The day hadn’t turned out quite like I expected. When I woke this morning, excitement bubbled in my chest, threatening to break free in the form of song and dance. Song and dance are not generally my thing, so the very idea that I could feel like doing that meant it had to be a good day.
I rolled out of bed, smiling at the brilliant expanse of azure that filled my dusty window, almost blinding in its brightness. Not one cloud dared to mar its beauty.
Humming a little melody, far too early for outright singing no matter how good my mood, I headed downstairs to make coffee. Not even a perfect day could make my sleep deprived brain admit that I was awake. Only copious amounts of coffee could achieve that feat. The clothes and dogs scattered across my bedroom floor made anything more graceful than stumbling impossible.
The morning passed pleasantly. I waited for the momentous thing I was sure would happen to hurry up and do so. What else could occur on such an awesome day but something life changing and wonderful?
I’ll tell you.
I think things took a downward turn when I went outside. Trudging down the narrow sidewalk that I often believe was put in as an afterthought as it was more of a curb than a sidewalk, my foot slid and suddenly I lay on my back, staring up at what I previously thought was a beautiful blue sky. I scrambled to my feet, hoping no one saw my clumsiness, and a sweet, awful, and familiar odour wafted to my nose. Dog shit. Judging by the warmth seeping through the ass of my jeans, it was fresh too. Fucking lazy pricks. How hard is it to take a tiny black bag and pick up after your wretched little dog? There are signs, for crying out loud.
I looked down and fury rose, burning my throat as I stared at the little brown balls of pooh left by, I was certain, the yappy little rat dog from three houses down. Mrs. Thompson, for all her money, couldn’t seem to afford shit bags. The temptation to scoop up the tiny pebbles—which, considering it was such a small dog, seemed rather numerous for one offering—and take them to her house so that I could shove them into her preachy, charity-loving, church-bake sale-organizing, I’m-so-much-better-than-you, hooker-red-lipstick-stained mouth, was overwhelming.
But I did not do that. I went home, as any mature adult would do.
At my house, safe from the perils of the sidewalk and my lazy neighbours, the day continued to spiral into a pit of blackness.

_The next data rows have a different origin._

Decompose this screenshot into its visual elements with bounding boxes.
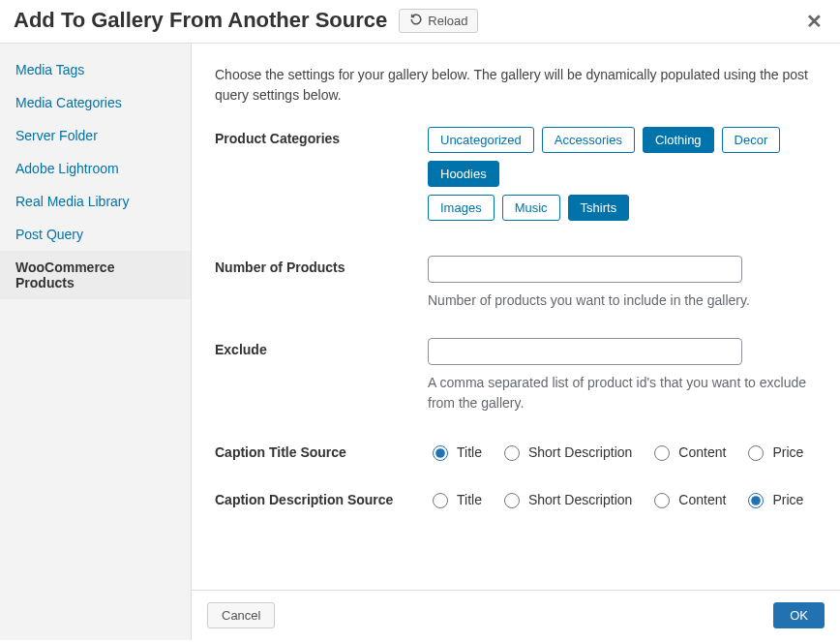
field-caption-title-source: Caption Title Source TitleShort Descript… [215,441,817,461]
sidebar-item-media-categories[interactable]: Media Categories [0,86,191,119]
caption-desc-radio-title[interactable] [433,493,448,508]
form-content: Choose the settings for your gallery bel… [192,44,840,590]
reload-label: Reload [428,14,467,28]
reload-button[interactable]: Reload [399,9,478,33]
sidebar-item-adobe-lightroom[interactable]: Adobe Lightroom [0,152,191,185]
caption-title-option-title[interactable]: Title [428,443,482,461]
category-decor[interactable]: Decor [722,127,781,153]
category-uncategorized[interactable]: Uncategorized [428,127,534,153]
sidebar-item-real-media-library[interactable]: Real Media Library [0,185,191,218]
sidebar: Media TagsMedia CategoriesServer FolderA… [0,44,192,640]
radio-label-text: Title [457,444,482,460]
field-label: Caption Description Source [215,488,428,507]
radio-label-text: Short Description [528,444,632,460]
sidebar-item-server-folder[interactable]: Server Folder [0,119,191,152]
caption-title-radio-price[interactable] [748,445,764,461]
caption-title-option-price[interactable]: Price [743,443,803,461]
category-images[interactable]: Images [428,195,495,221]
field-body: UncategorizedAccessoriesClothingDecorHoo… [428,127,817,229]
field-product-categories: Product Categories UncategorizedAccessor… [215,127,817,229]
caption-desc-radio-content[interactable] [654,493,670,508]
field-body: TitleShort DescriptionContentPrice [428,488,817,508]
caption-desc-option-short-description[interactable]: Short Description [499,490,632,508]
radio-label-text: Content [678,492,726,507]
caption-desc-option-content[interactable]: Content [649,490,726,508]
caption-desc-option-title[interactable]: Title [428,490,482,508]
close-icon[interactable]: ✕ [806,10,823,33]
ok-button[interactable]: OK [773,602,825,628]
intro-text: Choose the settings for your gallery bel… [215,65,817,106]
caption-title-option-content[interactable]: Content [649,443,726,461]
caption-title-radio-content[interactable] [654,445,670,461]
radio-label-text: Content [678,444,726,460]
caption-desc-option-price[interactable]: Price [743,490,803,508]
radio-label-text: Price [772,492,803,507]
field-number-of-products: Number of Products Number of products yo… [215,256,817,311]
field-label: Exclude [215,338,428,357]
number-of-products-input[interactable] [428,256,742,283]
field-label: Number of Products [215,256,428,275]
dialog-header: Add To Gallery From Another Source Reloa… [0,0,840,44]
help-text: A comma separated list of product id's t… [428,373,817,413]
page-title: Add To Gallery From Another Source [14,8,387,33]
reload-icon [409,13,423,29]
field-body: TitleShort DescriptionContentPrice [428,441,817,461]
category-music[interactable]: Music [502,195,560,221]
field-caption-description-source: Caption Description Source TitleShort De… [215,488,817,508]
category-tshirts[interactable]: Tshirts [568,195,630,221]
dialog-footer: Cancel OK [192,590,840,640]
radio-label-text: Price [772,444,803,460]
sidebar-item-media-tags[interactable]: Media Tags [0,53,191,86]
field-exclude: Exclude A comma separated list of produc… [215,338,817,413]
sidebar-item-woocommerce-products[interactable]: WooCommerce Products [0,251,191,299]
caption-title-option-short-description[interactable]: Short Description [499,443,632,461]
field-body: Number of products you want to include i… [428,256,817,311]
caption-title-radio-short-description[interactable] [504,445,520,461]
sidebar-item-post-query[interactable]: Post Query [0,218,191,251]
field-body: A comma separated list of product id's t… [428,338,817,413]
field-label: Caption Title Source [215,441,428,460]
caption-title-radio-title[interactable] [433,445,448,461]
field-label: Product Categories [215,127,428,146]
dialog-body: Media TagsMedia CategoriesServer FolderA… [0,44,840,640]
main-panel: Choose the settings for your gallery bel… [192,44,840,640]
caption-desc-radio-price[interactable] [748,493,764,508]
category-accessories[interactable]: Accessories [542,127,635,153]
category-clothing[interactable]: Clothing [643,127,714,153]
radio-label-text: Title [457,492,482,507]
category-hoodies[interactable]: Hoodies [428,161,499,187]
cancel-button[interactable]: Cancel [207,602,275,628]
radio-label-text: Short Description [528,492,632,507]
caption-desc-radio-short-description[interactable] [504,493,520,508]
exclude-input[interactable] [428,338,742,365]
help-text: Number of products you want to include i… [428,290,817,311]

The hot water tank decided to go on strike, or rather, it just quit. The bottom gave way and flooded my newly renovated basement, ruining my pretty beige carpet. I did not call my husband. I tried to fix the problem before he came home. I would have done it too, if the dog hadn’t eaten an entire box of tampons and started coughing and gagging with alarming intensity.
I rushed the moron to the vet where they performed some miraculous manoeuvre that brought said tampons back up in an interesting pile of white-yellow slime. Five hundred dollars later, I went home with the dog whose life hung by a string, almost literally, and found that I’d left the stove on. The house was full of smoke, burning my nose and causing my eyes to tear up, although I suspect the fact that I was crying could have accounted for the tears. The alarm screamed for me to do something about it and the idiot dog barked back, eliciting a stabbing pain behind my eyes.
Apparently burners spark and blow up if you leave them on and forget to move the plumber’s receipt away from the stovetop. Who knew?
Now, I lie in my bed, yellow ball squeezed tight in my hand. If I open it, the ball will bounce back to its former roundness, but I’d have to stare at the black smiley face that I’m positive was put there to mock me. Why do they make stress balls with smiley faces? Whose brilliant idea was that? I will not open my hand. My eyes remain glued to the breathtaking sunset that fills my window.
My husband is downstairs muttering about how the house depreciates every time he leaves me alone in it. My daughter is practicing her newfound vocabulary which she learned after my husband and I “discussed” the stove and the water tank, and she’s sure to show it off at school. I am afraid to get out of bed. The sky is brilliant lavender streaked with amber, promising another beautiful day tomorrow. Fucking perfect.
Another beautiful day just might kill me.